17. The process as claimed in claim 1, wherein the hydroconversion porous supported catalyst contains at least one metal from the non-noble group VIII chosen from nickel and cobalt, preferably nickel, and at least one metal from group VIB chosen from molybdenum and tungsten, preferably molybdenum, and includes an amorphous support, preferably an alumina support.

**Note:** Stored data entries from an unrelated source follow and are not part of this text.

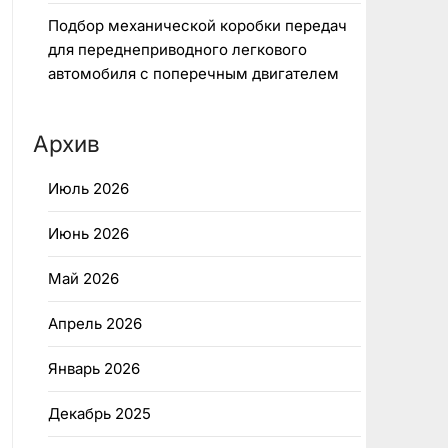
Подбор механической коробки передач
для переднеприводного легкового
автомобиля с поперечным двигателем
Архив
Июль 2026
Июнь 2026
Май 2026
Апрель 2026
Январь 2026
Декабрь 2025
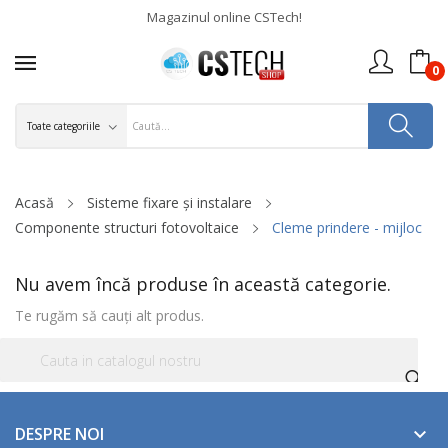
Magazinul online CSTech!
0
Acasă
Sisteme fixare și instalare
Componente structuri fotovoltaice
Cleme prindere - mijloc
Nu avem încă produse în această categorie.
Te rugăm să cauți alt produs.
DESPRE NOI
keyboard_arrow_down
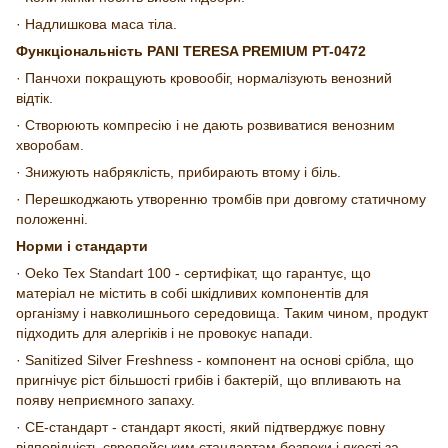
· Надлишкова маса тіла.
Функціональність PANI TERESA PREMIUM PT-0472
· Панчохи покращують кровообіг, нормалізують венозний
відтік.
· Створюють компресію і не дають розвиватися венозним
хворобам.
· Знижують набряклість, прибирають втому і біль.
· Перешкоджають утворенню тромбів при довгому статичному
положенні.
Норми і стандарти
· Oeko Tex Standart 100 - сертифікат, що гарантує, що
матеріал не містить в собі шкідливих компонентів для
організму і навколишнього середовища. Таким чином, продукт
підходить для алергіків і не провокує напади.
· Sanitized Silver Freshness - компонент на основі срібла, що
пригнічує ріст більшості грибів і бактерій, що впливають на
появу неприємного запаху.
· СЕ-стандарт - стандарт якості, який підтверджує повну
відповідність європейським стандартам безпеки і якості за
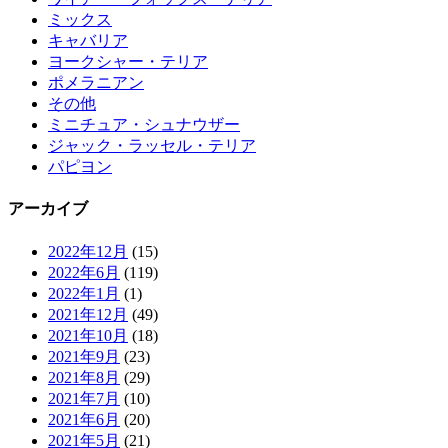
ミックス
キャバリア
ヨークシャー・テリア
ポメラニアン
その他
ミニチュア・シュナウザー
ジャック・ラッセル・テリア
パピヨン
アーカイブ
2022年12月
(15)
2022年6月
(119)
2022年1月
(1)
2021年12月
(49)
2021年10月
(18)
2021年9月
(23)
2021年8月
(29)
2021年7月
(10)
2021年6月
(20)
2021年5月
(21)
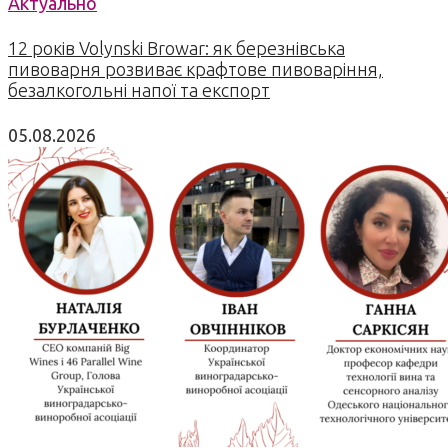
Актуально
12 років Volynski Browar: як березнівська
пивоварня розвиває крафтове пивоваріння,
безалкогольні напої та експорт
05.08.2026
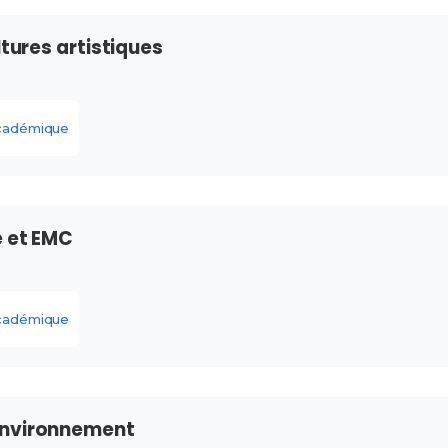
ltures artistiques
académique
e et EMC
académique
environnement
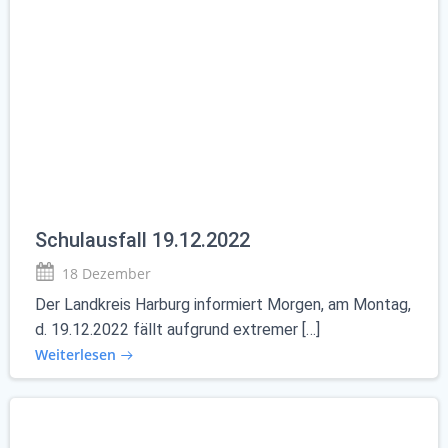
Schulausfall 19.12.2022
18 Dezember
Der Landkreis Harburg informiert Morgen, am Montag,
d. 19.12.2022 fällt aufgrund extremer […]
Weiterlesen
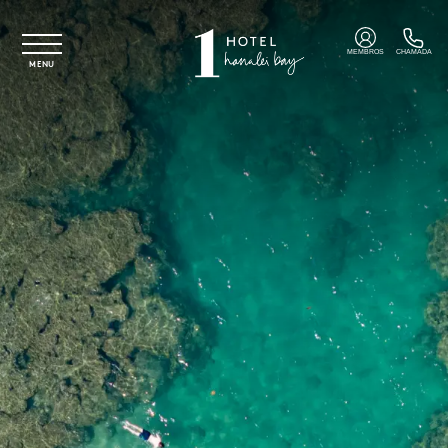
Saltar para o conteúdo principal
MEMBROS
CHAMADA
MENU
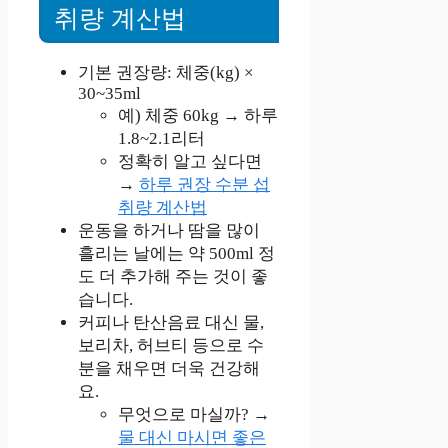
취량 계산법
기본 권장량: 체중(kg) ×
30~35ml
예) 체중 60kg → 하루
1.8~2.1리터
정확히 알고 싶다면
→
하루 권장 수분 섭
취량 계산법
운동을 하거나 땀을 많이
흘리는 날에는 약 500ml 정
도 더 추가해 주는 것이 좋
습니다.
커피나 탄산음료 대신 물,
보리차, 허브티 등으로 수
분을 채우면 더욱 건강해
요.
무엇으로 마실까? →
물 대신 마시면 좋은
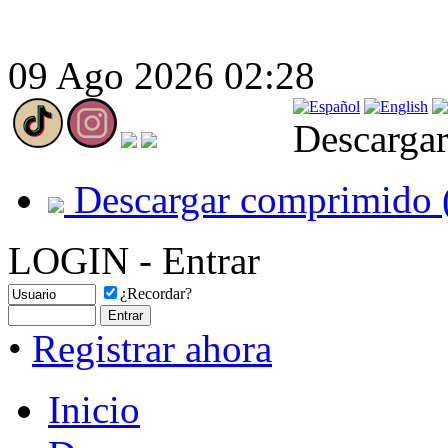
09 Ago 2026 02:28
Descargar
Descargar comprimido 
LOGIN - Entrar
¿Recordar?
•
Registrar ahora
Inicio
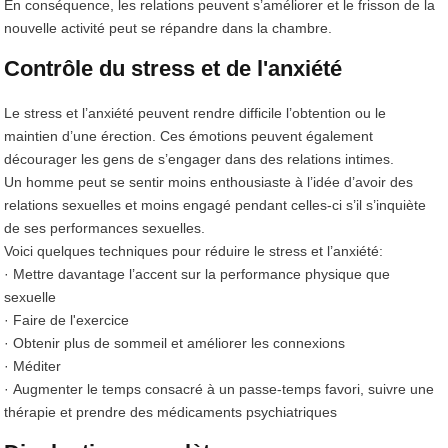
En conséquence, les relations peuvent s’améliorer et le frisson de la
nouvelle activité peut se répandre dans la chambre.
Contrôle du stress et de l'anxiété
Le stress et l’anxiété peuvent rendre difficile l’obtention ou le
maintien d’une érection. Ces émotions peuvent également
décourager les gens de s’engager dans des relations intimes.
Un homme peut se sentir moins enthousiaste à l’idée d’avoir des
relations sexuelles et moins engagé pendant celles-ci s’il s’inquiète
de ses performances sexuelles.
Voici quelques techniques pour réduire le stress et l’anxiété:
· Mettre davantage l’accent sur la performance physique que
sexuelle
· Faire de l'exercice
· Obtenir plus de sommeil et améliorer les connexions
· Méditer
· Augmenter le temps consacré à un passe-temps favori, suivre une
thérapie et prendre des médicaments psychiatriques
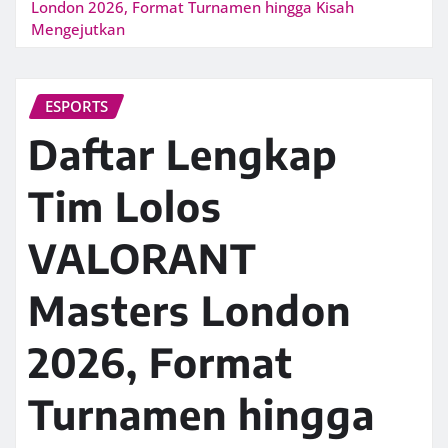
London 2026, Format Turnamen hingga Kisah
Mengejutkan
ESPORTS
Daftar Lengkap
Tim Lolos
VALORANT
Masters London
2026, Format
Turnamen hingga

18. The process as claimed in claim 1, further comprising:

a second hydroconversion in a second hybrid ebullated-entrained bed reactor of at least a portion or all of the upgraded material resulting from the hydroconversion (c) or optionally of a liquid heavy fraction that boils predominantly at a temperature greater than or equal to 350° C. resulting from an optional separation separating a portion or all of the upgraded material resulting from the hydroconversion (c), said second hybrid ebullated-entrained bed reactor comprising a second porous supported catalyst and operating in the presence of hydrogen and at hydroconversion conditions to produce a hydroconverted liquid effluent with a reduced heavy residue fraction, a reduced Conradson carbon residue and eventually a reduced quantity of sulfur, and/or nitrogen, and/or metals,

fractionating a portion or all of said hydroconverted liquid effluent in a fractionation section (F) to produce at least one heavy cut that boils predominantly at a temperature greater than or equal to 350° C., said heavy cut containing a residual fraction that boils at a temperature greater than or equal to 540° C.;

optionally deasphalting a portion or all of said heavy cut resulting with at least one hydrocarbon solvent to produce a deasphalted oil DAO and a residual asphalt; and wherein, said hydroconversion (c) and said second hydroconversion are carried out under an absolute pressure of between 2 and 38 MPa, at a temperature of between 300° C. and 550° C., at an hourly space velocity HSV relative to the volume of each hybrid ebullated-entrained bed reactor of between 0.05 h−1 and 10 h−1 and under an amount of hydrogen mixed with the feedstock entering each hybrid ebullated-entrained bed reactor of between 50 and 5000 normal cubic meters (Nm3) per cubic meter (m3) of feedstock.

19. The process as claimed in claim 1, wherein the molar ratio between said organic chemical compound (102) and molybdenum of said catalyst precursor formulation (104) is comprised between 1:1 and 5:1.

20. The process as claimed in claim 1, wherein (b) comprises heating at a temperature between 300° C. to 400° C.